That raises the question of why of kids don’t acquire I-languages that are more semantically permissive. Building machines that can learn to put an asterisk on (5) doesn’t address this question, much less suggest that kids learn that strings like (5) are unambiguous. One can try to build a machine that classifies (5) as a “generable but deviant” string and (14) as “ungenerable.” But the question remains: why does (5) have one meaning rather than two? Similar remarks apply to (15), which has the meaning of (16) and not (17).
                        (15)  Can pigs that fly talk?
                        (16)  Pigs that fly can talk?                         
(17)  Pigs that can fly talk?
If we want to understand the human capacity to acquire I-languages—procedures that connect articulations with meanings in certain ways—then it’s hard to see the point of inventing machines that learn to classify strings as generable or not. There are, of course, other goals. But to have a debate about I-languages, both sides have to talk about them. 


  1. On your last argument, that you don't see the point of studying weak learning algorithms -- surely there are several good reasons, among which is that weak learning is more mathematically well defined, that it is easier, that any strong learner will be a fortiori a weak learner and so on.

    We may want a strong learner, but given that this is a hard problem to say the least, it seems appropriate to start by solving some well-defined simpler problems; by breaking the large problem into several smaller ones that one can solve one by one. This seems entirely in line with standard scientific methodology; thoroughly Galilean in fact.

    1. Hi Alex,
      Thanks. That claim in my last paragraph was (and was intended to be) conditional and qualified: *if* the goal is to study the *human* capacity to acquire *I-languages* that allow for ambiguity only in the constrained ways I gestured at, *then* I don't see the point of inventing machines that learn to classify strings as generable or not. As I said, there are other goals. But I don't see any reason for thinking that human kids acquire a capacity to classify strings as generable or not, independent of acquiring an I-language that generates meaningful expressions in a certain way.

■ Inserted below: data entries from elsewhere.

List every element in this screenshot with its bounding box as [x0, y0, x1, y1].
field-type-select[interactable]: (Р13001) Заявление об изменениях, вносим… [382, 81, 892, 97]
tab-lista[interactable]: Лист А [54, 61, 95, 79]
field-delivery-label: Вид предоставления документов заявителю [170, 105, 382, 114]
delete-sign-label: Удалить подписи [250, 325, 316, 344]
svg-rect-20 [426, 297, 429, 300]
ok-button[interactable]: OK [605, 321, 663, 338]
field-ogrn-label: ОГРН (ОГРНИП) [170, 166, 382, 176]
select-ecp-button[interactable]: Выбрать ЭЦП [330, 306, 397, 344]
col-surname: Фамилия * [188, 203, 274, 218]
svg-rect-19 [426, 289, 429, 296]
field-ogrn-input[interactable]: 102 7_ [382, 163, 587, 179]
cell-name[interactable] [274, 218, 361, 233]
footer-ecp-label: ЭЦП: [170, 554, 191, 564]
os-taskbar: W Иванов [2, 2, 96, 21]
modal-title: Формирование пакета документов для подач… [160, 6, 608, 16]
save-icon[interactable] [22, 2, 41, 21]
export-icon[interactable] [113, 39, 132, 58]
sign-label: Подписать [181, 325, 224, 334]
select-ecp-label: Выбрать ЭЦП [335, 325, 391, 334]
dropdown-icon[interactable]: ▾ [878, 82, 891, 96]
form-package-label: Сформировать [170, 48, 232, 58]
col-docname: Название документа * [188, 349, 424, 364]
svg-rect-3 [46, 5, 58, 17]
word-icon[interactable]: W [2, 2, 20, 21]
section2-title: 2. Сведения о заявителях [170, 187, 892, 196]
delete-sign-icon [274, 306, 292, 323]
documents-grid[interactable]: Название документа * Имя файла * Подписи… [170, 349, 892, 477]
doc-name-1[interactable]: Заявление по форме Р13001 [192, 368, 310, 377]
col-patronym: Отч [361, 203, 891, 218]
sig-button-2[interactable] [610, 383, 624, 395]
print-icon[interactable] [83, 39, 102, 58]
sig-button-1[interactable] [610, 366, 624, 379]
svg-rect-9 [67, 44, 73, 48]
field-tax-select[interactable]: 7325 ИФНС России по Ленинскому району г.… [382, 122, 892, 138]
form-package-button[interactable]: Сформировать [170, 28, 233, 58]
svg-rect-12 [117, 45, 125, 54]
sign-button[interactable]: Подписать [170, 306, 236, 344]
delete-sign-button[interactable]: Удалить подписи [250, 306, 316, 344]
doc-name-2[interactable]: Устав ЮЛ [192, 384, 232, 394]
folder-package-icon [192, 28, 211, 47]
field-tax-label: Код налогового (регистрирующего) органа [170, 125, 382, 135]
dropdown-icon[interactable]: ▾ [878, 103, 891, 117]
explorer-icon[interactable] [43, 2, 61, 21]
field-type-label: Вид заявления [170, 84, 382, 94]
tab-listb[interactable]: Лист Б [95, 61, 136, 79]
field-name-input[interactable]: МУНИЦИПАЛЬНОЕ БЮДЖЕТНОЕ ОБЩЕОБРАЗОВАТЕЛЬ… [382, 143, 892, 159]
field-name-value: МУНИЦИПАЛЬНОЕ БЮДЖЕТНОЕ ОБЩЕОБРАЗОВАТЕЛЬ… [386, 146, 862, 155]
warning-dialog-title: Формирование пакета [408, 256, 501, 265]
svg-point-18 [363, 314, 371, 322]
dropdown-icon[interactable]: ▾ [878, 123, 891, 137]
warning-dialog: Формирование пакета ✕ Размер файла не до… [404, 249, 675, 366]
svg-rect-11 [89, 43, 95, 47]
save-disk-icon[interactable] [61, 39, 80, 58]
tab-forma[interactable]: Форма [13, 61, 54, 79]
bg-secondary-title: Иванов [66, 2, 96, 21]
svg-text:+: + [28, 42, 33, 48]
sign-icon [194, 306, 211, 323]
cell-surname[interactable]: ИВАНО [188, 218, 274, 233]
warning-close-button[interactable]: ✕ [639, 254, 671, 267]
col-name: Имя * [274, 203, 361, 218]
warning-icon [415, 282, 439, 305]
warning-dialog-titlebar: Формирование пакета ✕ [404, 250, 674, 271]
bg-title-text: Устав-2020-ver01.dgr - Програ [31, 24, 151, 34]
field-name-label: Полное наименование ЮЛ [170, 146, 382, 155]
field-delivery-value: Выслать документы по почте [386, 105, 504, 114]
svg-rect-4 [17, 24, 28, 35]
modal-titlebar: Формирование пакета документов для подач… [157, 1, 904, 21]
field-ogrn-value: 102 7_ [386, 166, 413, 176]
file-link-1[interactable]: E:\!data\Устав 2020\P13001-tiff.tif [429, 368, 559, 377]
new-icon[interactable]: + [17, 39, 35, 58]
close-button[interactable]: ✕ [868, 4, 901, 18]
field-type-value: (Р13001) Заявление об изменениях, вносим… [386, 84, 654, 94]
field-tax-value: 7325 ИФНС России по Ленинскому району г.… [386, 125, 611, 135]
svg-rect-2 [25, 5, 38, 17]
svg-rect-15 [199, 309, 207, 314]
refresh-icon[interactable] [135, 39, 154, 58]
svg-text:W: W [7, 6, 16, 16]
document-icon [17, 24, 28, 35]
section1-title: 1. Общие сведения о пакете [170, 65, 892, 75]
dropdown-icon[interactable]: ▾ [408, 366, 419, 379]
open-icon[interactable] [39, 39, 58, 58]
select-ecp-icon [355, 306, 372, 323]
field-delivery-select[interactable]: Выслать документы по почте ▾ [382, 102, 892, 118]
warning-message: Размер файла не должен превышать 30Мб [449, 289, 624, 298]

      The fact that other projects are more mathematically well-defined may be a reason to pursue those other projects, at least if they lead to interesting results. But if the goal is to understand how kids come to connect pronunciations with meanings in the ways that kids do--and not in the ways that kids don't--then I don't see how it matters if other goals are mathematically better defined. (Though I'm not sure how well-defined the alleged set of *strings* of [my idiolect of] English is. Is 'The child seems sleeping' a member of that set?) And if the question is how kids learn/acquire I-languages, as opposed to how a system might learn/acquire a capacity to classify strings, then I don't really understand the claim that "any strong learner will be a fortiori" a weak learner. What is it to be a weak learner of an I-language?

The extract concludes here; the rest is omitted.